Randy Dye will sometimes carry a gun on his hip, right out in the open, no jacket pulled over it, no inside-the-belt holster. It draws funny looks, and Dye doesn't much care.
One time, Dye explains, he was standing in line for a money order when the guy behind him asked, "Are you a police officer?" Dye said no, and the guy kept staring, so Dye stared back. "We good?" Dye asked, and the conversation stopped.
"I wasn't trying to intimidate," says Dye, a retired trauma nurse in Chatham County. "He approached me. If you don't understand your constitutional rights, you need to go read them."
In North Carolina, a grass-roots segment of gun rights advocates increasingly calls for firearms to be displayed as openly as a ballpoint pen in a shirt pocket. A national pro-gun Internet group, opencarry.org, ranks the state among the friendliest to those who wear a weapon for all the world to see.
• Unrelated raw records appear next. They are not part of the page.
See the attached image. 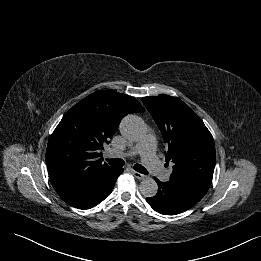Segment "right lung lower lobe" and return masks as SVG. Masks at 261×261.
I'll return each mask as SVG.
<instances>
[{"instance_id":"98d812e1","label":"right lung lower lobe","mask_w":261,"mask_h":261,"mask_svg":"<svg viewBox=\"0 0 261 261\" xmlns=\"http://www.w3.org/2000/svg\"><path fill=\"white\" fill-rule=\"evenodd\" d=\"M122 168H113L92 182L60 194L67 204L78 209H90L107 198L115 185Z\"/></svg>"}]
</instances>
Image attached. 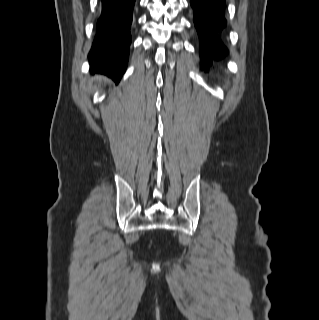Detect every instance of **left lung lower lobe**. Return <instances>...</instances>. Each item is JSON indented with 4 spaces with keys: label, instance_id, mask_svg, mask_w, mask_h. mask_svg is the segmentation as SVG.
<instances>
[{
    "label": "left lung lower lobe",
    "instance_id": "left-lung-lower-lobe-1",
    "mask_svg": "<svg viewBox=\"0 0 319 320\" xmlns=\"http://www.w3.org/2000/svg\"><path fill=\"white\" fill-rule=\"evenodd\" d=\"M194 23L202 43V62L211 65V58L219 59L227 53L218 33L226 26L225 0H191Z\"/></svg>",
    "mask_w": 319,
    "mask_h": 320
}]
</instances>
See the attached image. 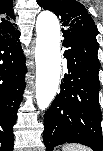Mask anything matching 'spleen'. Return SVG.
<instances>
[{"label": "spleen", "instance_id": "1", "mask_svg": "<svg viewBox=\"0 0 103 151\" xmlns=\"http://www.w3.org/2000/svg\"><path fill=\"white\" fill-rule=\"evenodd\" d=\"M62 151H92V150L80 144H67L63 146Z\"/></svg>", "mask_w": 103, "mask_h": 151}]
</instances>
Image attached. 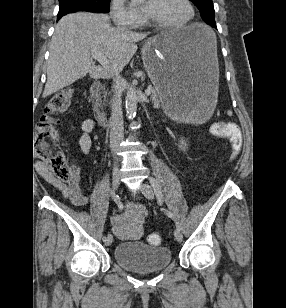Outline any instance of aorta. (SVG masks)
Listing matches in <instances>:
<instances>
[{
  "instance_id": "762f6f07",
  "label": "aorta",
  "mask_w": 286,
  "mask_h": 308,
  "mask_svg": "<svg viewBox=\"0 0 286 308\" xmlns=\"http://www.w3.org/2000/svg\"><path fill=\"white\" fill-rule=\"evenodd\" d=\"M138 96L135 87H130L126 92V114L129 120L133 119L137 111Z\"/></svg>"
}]
</instances>
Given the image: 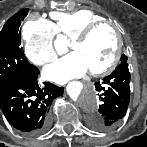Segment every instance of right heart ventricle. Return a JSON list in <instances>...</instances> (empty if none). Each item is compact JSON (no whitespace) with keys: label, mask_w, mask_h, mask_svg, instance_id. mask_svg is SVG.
<instances>
[{"label":"right heart ventricle","mask_w":147,"mask_h":147,"mask_svg":"<svg viewBox=\"0 0 147 147\" xmlns=\"http://www.w3.org/2000/svg\"><path fill=\"white\" fill-rule=\"evenodd\" d=\"M55 32L72 39L87 26L104 18L90 9H78L71 12H53Z\"/></svg>","instance_id":"right-heart-ventricle-1"}]
</instances>
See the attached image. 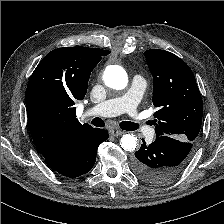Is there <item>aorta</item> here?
I'll return each instance as SVG.
<instances>
[{
    "instance_id": "aorta-1",
    "label": "aorta",
    "mask_w": 224,
    "mask_h": 224,
    "mask_svg": "<svg viewBox=\"0 0 224 224\" xmlns=\"http://www.w3.org/2000/svg\"><path fill=\"white\" fill-rule=\"evenodd\" d=\"M103 82L110 88L122 90L128 83V76L123 67L119 65L107 66L103 73ZM137 137L133 134H125L120 140V145L125 151H133L137 147Z\"/></svg>"
}]
</instances>
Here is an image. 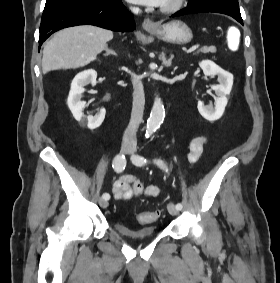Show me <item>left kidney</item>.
Instances as JSON below:
<instances>
[{
  "mask_svg": "<svg viewBox=\"0 0 280 283\" xmlns=\"http://www.w3.org/2000/svg\"><path fill=\"white\" fill-rule=\"evenodd\" d=\"M206 76H218V85H213L212 89L215 91L217 97L215 100V107L212 105H204L202 101H198V111L208 121H216L220 119L224 113L228 102L227 96L230 94L233 86V75L228 71L223 70L213 61L203 60L199 63Z\"/></svg>",
  "mask_w": 280,
  "mask_h": 283,
  "instance_id": "5707ae66",
  "label": "left kidney"
}]
</instances>
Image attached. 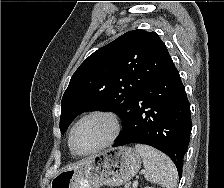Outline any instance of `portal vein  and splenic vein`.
<instances>
[{
    "label": "portal vein and splenic vein",
    "instance_id": "1",
    "mask_svg": "<svg viewBox=\"0 0 224 188\" xmlns=\"http://www.w3.org/2000/svg\"><path fill=\"white\" fill-rule=\"evenodd\" d=\"M137 185H138V181H135V182L133 183V188H136ZM129 187H130L129 184L125 185V188H129Z\"/></svg>",
    "mask_w": 224,
    "mask_h": 188
}]
</instances>
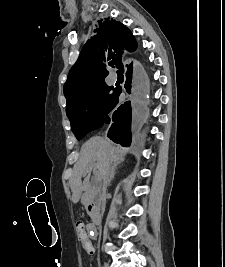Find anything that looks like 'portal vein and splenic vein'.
I'll return each instance as SVG.
<instances>
[{"mask_svg":"<svg viewBox=\"0 0 225 267\" xmlns=\"http://www.w3.org/2000/svg\"><path fill=\"white\" fill-rule=\"evenodd\" d=\"M94 174H95V176H97V172L96 171H94Z\"/></svg>","mask_w":225,"mask_h":267,"instance_id":"1","label":"portal vein and splenic vein"}]
</instances>
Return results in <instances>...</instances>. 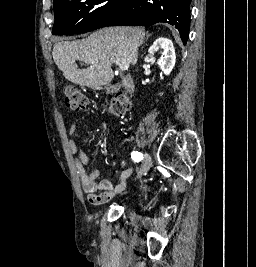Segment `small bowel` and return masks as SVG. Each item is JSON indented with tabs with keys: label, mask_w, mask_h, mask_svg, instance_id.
Masks as SVG:
<instances>
[{
	"label": "small bowel",
	"mask_w": 256,
	"mask_h": 267,
	"mask_svg": "<svg viewBox=\"0 0 256 267\" xmlns=\"http://www.w3.org/2000/svg\"><path fill=\"white\" fill-rule=\"evenodd\" d=\"M77 128L76 122L70 125L69 133L71 136L76 135ZM68 146L70 151L78 157L75 161V169L80 179L82 189L87 194L91 204H103L109 201L116 193L124 189L126 180L134 171L132 167L122 171L117 182H112L107 179L98 181V171L93 170L88 172L84 167L85 164L91 163V159L83 152L82 148L73 139L69 140ZM114 152L117 153L118 149L116 148Z\"/></svg>",
	"instance_id": "small-bowel-1"
}]
</instances>
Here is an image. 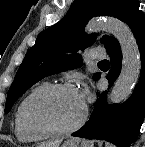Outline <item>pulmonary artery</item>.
Segmentation results:
<instances>
[{
	"instance_id": "1",
	"label": "pulmonary artery",
	"mask_w": 145,
	"mask_h": 147,
	"mask_svg": "<svg viewBox=\"0 0 145 147\" xmlns=\"http://www.w3.org/2000/svg\"><path fill=\"white\" fill-rule=\"evenodd\" d=\"M90 57L93 60H100L106 57V52L102 49L96 48L90 52Z\"/></svg>"
}]
</instances>
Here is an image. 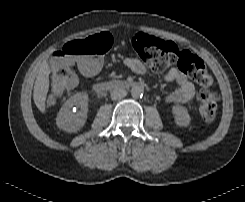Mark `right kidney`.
<instances>
[{
    "mask_svg": "<svg viewBox=\"0 0 245 202\" xmlns=\"http://www.w3.org/2000/svg\"><path fill=\"white\" fill-rule=\"evenodd\" d=\"M88 113V94L84 92L71 96L61 107L56 124L68 133L79 131L86 123Z\"/></svg>",
    "mask_w": 245,
    "mask_h": 202,
    "instance_id": "right-kidney-1",
    "label": "right kidney"
}]
</instances>
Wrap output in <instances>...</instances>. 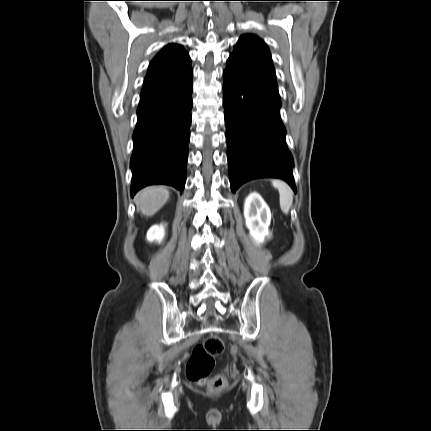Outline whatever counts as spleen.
<instances>
[{
    "mask_svg": "<svg viewBox=\"0 0 431 431\" xmlns=\"http://www.w3.org/2000/svg\"><path fill=\"white\" fill-rule=\"evenodd\" d=\"M272 185L279 191L280 208L283 213L288 214L293 203V191L285 182L272 180Z\"/></svg>",
    "mask_w": 431,
    "mask_h": 431,
    "instance_id": "obj_1",
    "label": "spleen"
}]
</instances>
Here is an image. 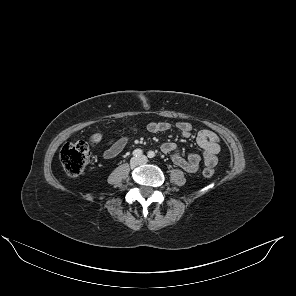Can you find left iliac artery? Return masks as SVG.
<instances>
[{
  "mask_svg": "<svg viewBox=\"0 0 296 296\" xmlns=\"http://www.w3.org/2000/svg\"><path fill=\"white\" fill-rule=\"evenodd\" d=\"M147 157H148V158H154V157H155V153H154L153 151H149V152L147 153Z\"/></svg>",
  "mask_w": 296,
  "mask_h": 296,
  "instance_id": "1",
  "label": "left iliac artery"
}]
</instances>
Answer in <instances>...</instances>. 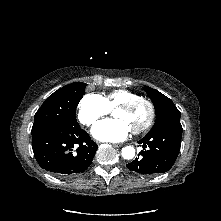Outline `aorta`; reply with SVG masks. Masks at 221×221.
<instances>
[{"label": "aorta", "instance_id": "1", "mask_svg": "<svg viewBox=\"0 0 221 221\" xmlns=\"http://www.w3.org/2000/svg\"><path fill=\"white\" fill-rule=\"evenodd\" d=\"M122 157L126 160H131L135 156V149L132 146H126L122 148Z\"/></svg>", "mask_w": 221, "mask_h": 221}]
</instances>
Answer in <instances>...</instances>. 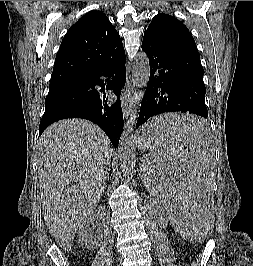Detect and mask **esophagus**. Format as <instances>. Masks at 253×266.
I'll return each instance as SVG.
<instances>
[{
	"label": "esophagus",
	"mask_w": 253,
	"mask_h": 266,
	"mask_svg": "<svg viewBox=\"0 0 253 266\" xmlns=\"http://www.w3.org/2000/svg\"><path fill=\"white\" fill-rule=\"evenodd\" d=\"M132 92L133 86L131 84V81L127 79L122 93V111L125 118H128L132 111Z\"/></svg>",
	"instance_id": "1"
}]
</instances>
Unlike concealed weapons, plain-sight guns are almost totally unregulated in North Carolina, where only a misdemeanor "going armed to the terror of the public" speaks to the issue. In contrast, generally gun-friendly states such as Texas and South Carolina are rated as relatively hostile to carrying unconcealed handguns in public even though they, like North Carolina, are among at least 48 states that have concealed handgun carry permit laws.
In the Triangle, more than 100 people have joined an Internet "meetup" group dedicated to open-carry firearms, getting together at a Raleigh Five Guys and a Cary Chik-Fil-A, encouraging even the skittish to attend. A similar group has formed in the Triad, and backers, including Dye, will hold a rally in Greensboro in August.
"It's gaining momentum," said Paul Valone, president of nonprofit firearms group Grass Roots North Carolina. "These are perfectly normal people. These are not gun nuts."